/code_base_search

A suffix-tree based search engine for a code base.

Primary LanguageJavaScript

Suffix Tree Based Code Base Search

In this mini-project we are going to build a code base search engine with suffix trees, nodejs express framework, and either backbonejs or angularjs for your mvc framework; if you prefer to not use a frontend mvc, that's fine too.

When you've finished, you'll be able to run: node server.js some/directory/to/index/in/a/suffix/tree to load a code base into a suffix tree.

You'll then be able to search your tree with: http://localhost:3000/search/substring_in_the_codebase

Basically:

Trie Hard, with a Vengeance.

Before you write a single line of code:

Understand suffix trees

  • Why suffix trees exist
  • What kinds of problems do suffix trees solve
  • How do suffix trees work
  • How can we use a suffix tree to pull in the files of a code base to be able to search for matches in the code base?

Reading & Viewing

Set up your environment

  • Fork this project under your github account
  • Clone to your machine
  • Run npm install from the root directory where you cloned This will install the dependencies, which are specified in package.json.
  • Run npm install jasmine-node -g This will install jasmine, so you may run the specs in the terminal.

Run the specs

  • As usual, start by running the specs in spec/javascripts/suffix_tree_spec.js.

  • Some specs will pass, most will fail.

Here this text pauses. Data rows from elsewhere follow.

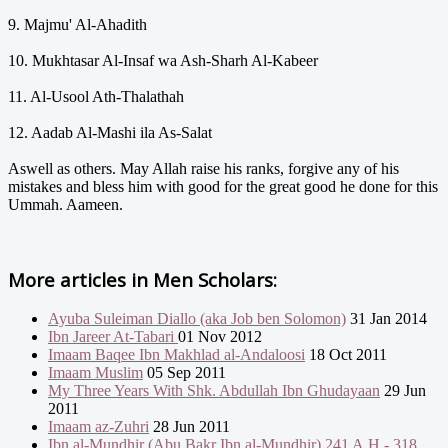
9. Majmu' Al-Ahadith
10. Mukhtasar Al-Insaf wa Ash-Sharh Al-Kabeer
11. Al-Usool Ath-Thalathah
12. Aadab Al-Mashi ila As-Salat
Aswell as others. May Allah raise his ranks, forgive any of his
mistakes and bless him with good for the great good he done for this
Ummah. Aameen.
More articles in
Men Scholars:
Ayuba Suleiman Diallo (aka Job ben Solomon)
31 Jan 2014
Ibn Jareer At-Tabari
01 Nov 2012
Imaam Baqee Ibn Makhlad al-Andaloosi
18 Oct 2011
Imaam Muslim
05 Sep 2011
My Three Years With Shk. Abdullah Ibn Ghudayaan
29 Jun
2011
Imaam az-Zuhri
28 Jun 2011
Ibn al-Mundhir (Abu Bakr Ibn al-Mundhir) 241 A.H - 318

  • The specs along with your understanding of suffix trees and the problem you are solving, will help you through the solution.

One more time:

The key is to understand the problem and how suffix trees solve it, before writing a single line of code. Make sure to draw diagrams of the state changes as a suffix tree gets filled with suffixes. Understand the differences in how new suffixes are added to the suffix tree in various cases. Really, one more time, draw the state changes.